Extracted page text data
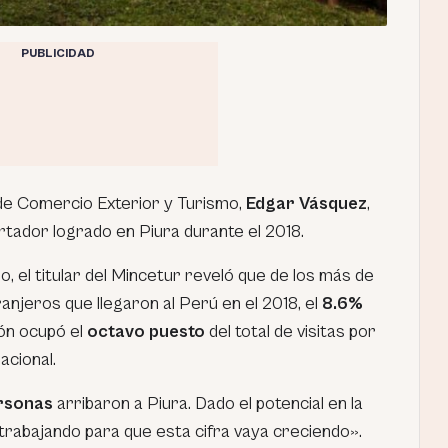
PUBLICIDAD
ro de Comercio Exterior y Turismo,
Edgar Vásquez
,
ador logrado en Piura durante el 2018.
o, el titular del Mincetur reveló que de los más de
ranjeros que llegaron al Perú en el 2018, el
8.6%
gión ocupó el
octavo puesto
del total de visitas por
acional.
ersonas
arribaron a Piura. Dado el potencial en la
trabajando para que esta cifra vaya creciendo».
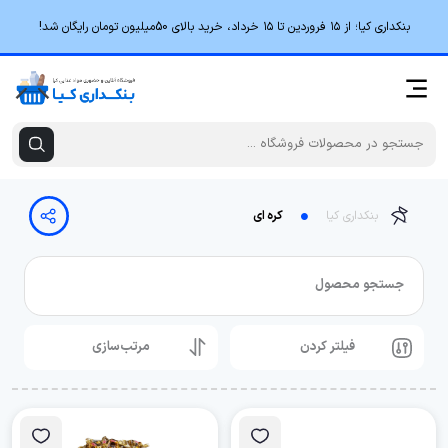
بنکداری کیا؛ از ۱۵ فروردین تا ۱۵ خرداد، خرید بالای 50میلیون تومان رایگان شد!
بنکداری کیا
کره ای
جستجو محصول
فیلتر کردن
مرتب‌سازی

ABOUT THIS EXERCISE: Determine the number of lines in the data that include the word "بنکداری", and provide that number without comment.

ANSWER TO THE PROBLEM: 2